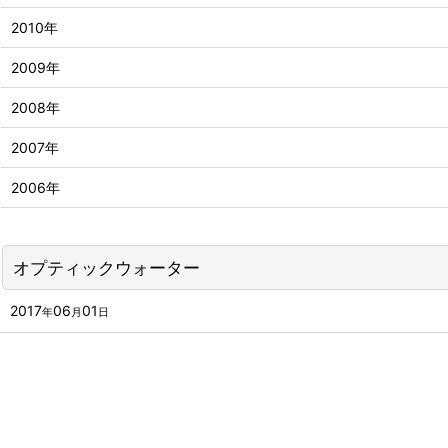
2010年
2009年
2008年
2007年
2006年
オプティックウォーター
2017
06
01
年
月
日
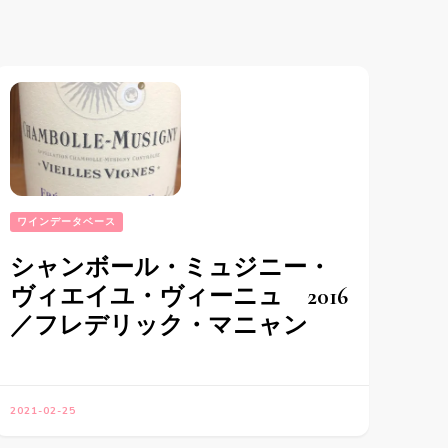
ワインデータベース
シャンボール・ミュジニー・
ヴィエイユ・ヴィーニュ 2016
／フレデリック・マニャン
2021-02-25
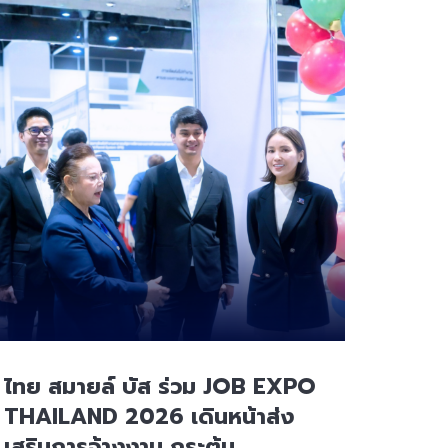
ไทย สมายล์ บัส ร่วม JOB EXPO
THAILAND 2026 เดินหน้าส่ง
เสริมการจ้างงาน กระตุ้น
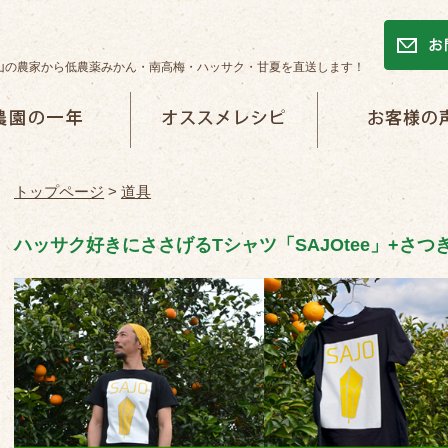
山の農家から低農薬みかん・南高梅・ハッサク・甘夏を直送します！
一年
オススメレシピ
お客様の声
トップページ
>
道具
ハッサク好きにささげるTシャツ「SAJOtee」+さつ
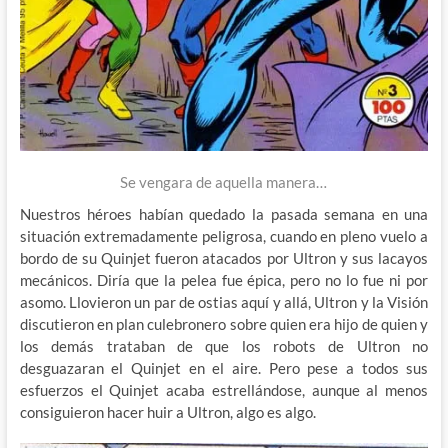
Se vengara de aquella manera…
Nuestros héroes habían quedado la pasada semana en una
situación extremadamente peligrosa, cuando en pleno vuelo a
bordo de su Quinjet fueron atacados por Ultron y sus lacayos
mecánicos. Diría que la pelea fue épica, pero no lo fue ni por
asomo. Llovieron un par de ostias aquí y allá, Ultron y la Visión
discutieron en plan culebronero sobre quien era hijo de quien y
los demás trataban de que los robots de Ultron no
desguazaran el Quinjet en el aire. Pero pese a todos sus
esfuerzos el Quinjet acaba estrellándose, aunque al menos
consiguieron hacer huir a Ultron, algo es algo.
___
_Prompt_.
Exact copy, pictures excluded: restate every record above word for word.

_Answer to this exercise_.
2010年
2009年
2008年
2007年
2006年
オプティックウォーター
2017
06
01
年
月
日
ワインデータベース
シャンボール・ミュジニー・
ヴィエイユ・ヴィーニュ 2016
／フレデリック・マニャン
2021-02-25
ไทย สมายล์ บัส ร่วม JOB EXPO
THAILAND 2026 เดินหน้าส่ง
เสริมการจ้างงาน กระตุ้น
山の農家から低農薬みかん・南高梅・ハッサク・甘夏を直送します！
一年
オススメレシピ
お客様の声
トップページ
>
道具
ハッサク好きにささげるTシャツ「SAJOtee」+さつ
Se vengara de aquella manera…
Nuestros héroes habían quedado la pasada semana en una
situación extremadamente peligrosa, cuando en pleno vuelo a
bordo de su Quinjet fueron atacados por Ultron y sus lacayos
mecánicos. Diría que la pelea fue épica, pero no lo fue ni por
asomo. Llovieron un par de ostias aquí y allá, Ultron y la Visión
discutieron en plan culebronero sobre quien era hijo de quien y
los demás trataban de que los robots de Ultron no
desguazaran el Quinjet en el aire. Pero pese a todos sus
esfuerzos el Quinjet acaba estrellándose, aunque al menos
consiguieron hacer huir a Ultron, algo es algo.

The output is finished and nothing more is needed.